[Items from a data source]
....

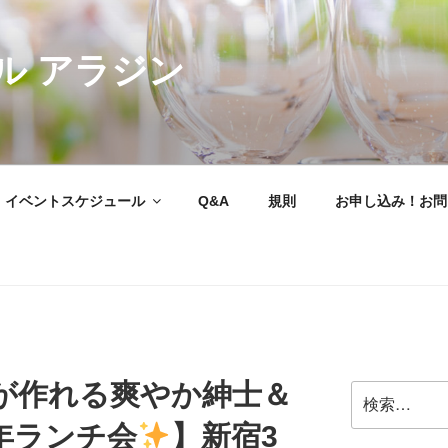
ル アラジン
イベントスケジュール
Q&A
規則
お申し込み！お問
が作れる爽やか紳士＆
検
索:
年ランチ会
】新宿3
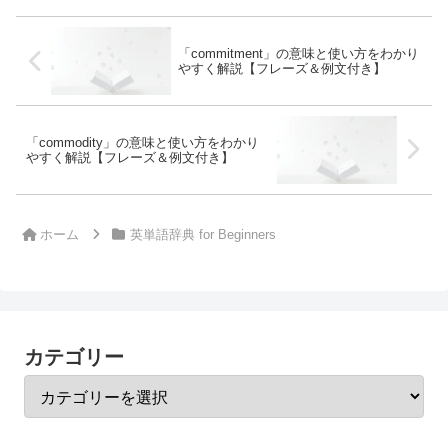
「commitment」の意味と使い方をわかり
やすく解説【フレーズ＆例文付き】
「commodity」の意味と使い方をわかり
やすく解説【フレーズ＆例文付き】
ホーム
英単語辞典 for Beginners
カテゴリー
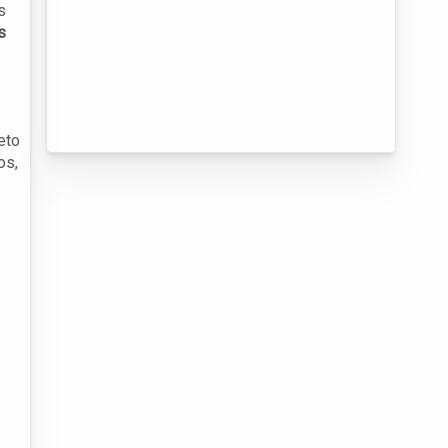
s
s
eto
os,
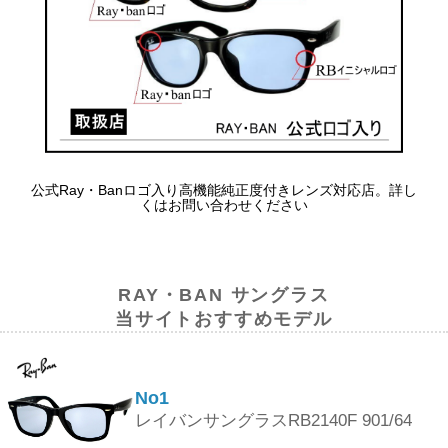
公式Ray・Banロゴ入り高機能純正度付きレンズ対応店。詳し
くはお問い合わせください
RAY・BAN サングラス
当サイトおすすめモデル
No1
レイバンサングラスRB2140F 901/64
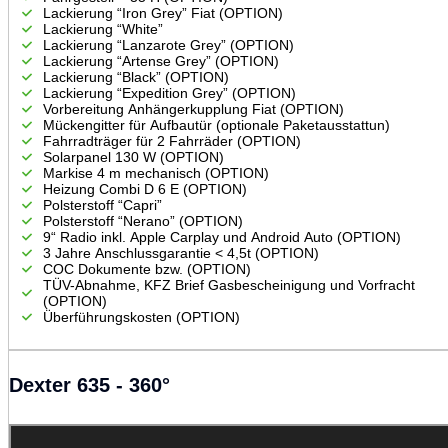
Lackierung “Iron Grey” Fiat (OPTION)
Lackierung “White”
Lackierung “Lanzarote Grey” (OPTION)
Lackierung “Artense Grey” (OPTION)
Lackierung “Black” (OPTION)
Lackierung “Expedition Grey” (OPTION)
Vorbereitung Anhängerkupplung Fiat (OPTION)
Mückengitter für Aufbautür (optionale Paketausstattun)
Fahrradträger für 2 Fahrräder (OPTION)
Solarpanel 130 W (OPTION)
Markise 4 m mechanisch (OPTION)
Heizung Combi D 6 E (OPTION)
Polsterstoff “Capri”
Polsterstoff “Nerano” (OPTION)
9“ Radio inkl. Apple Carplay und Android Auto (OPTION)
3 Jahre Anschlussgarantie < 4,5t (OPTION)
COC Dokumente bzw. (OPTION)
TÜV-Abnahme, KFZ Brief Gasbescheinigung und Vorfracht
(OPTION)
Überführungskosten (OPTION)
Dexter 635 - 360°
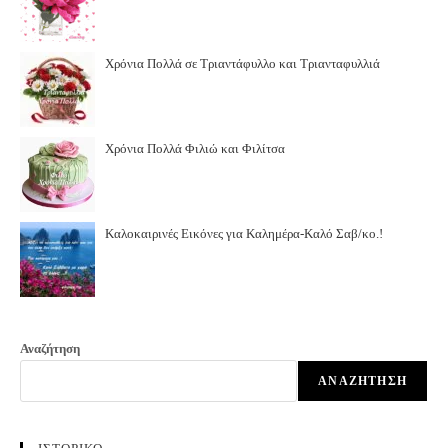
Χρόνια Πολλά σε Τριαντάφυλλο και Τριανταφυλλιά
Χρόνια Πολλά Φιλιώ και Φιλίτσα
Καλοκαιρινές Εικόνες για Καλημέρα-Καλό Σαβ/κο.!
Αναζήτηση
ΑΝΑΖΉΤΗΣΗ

....

Task to carry out
Find how many lines above include "Lackierung", then write only that count.

Your solution
6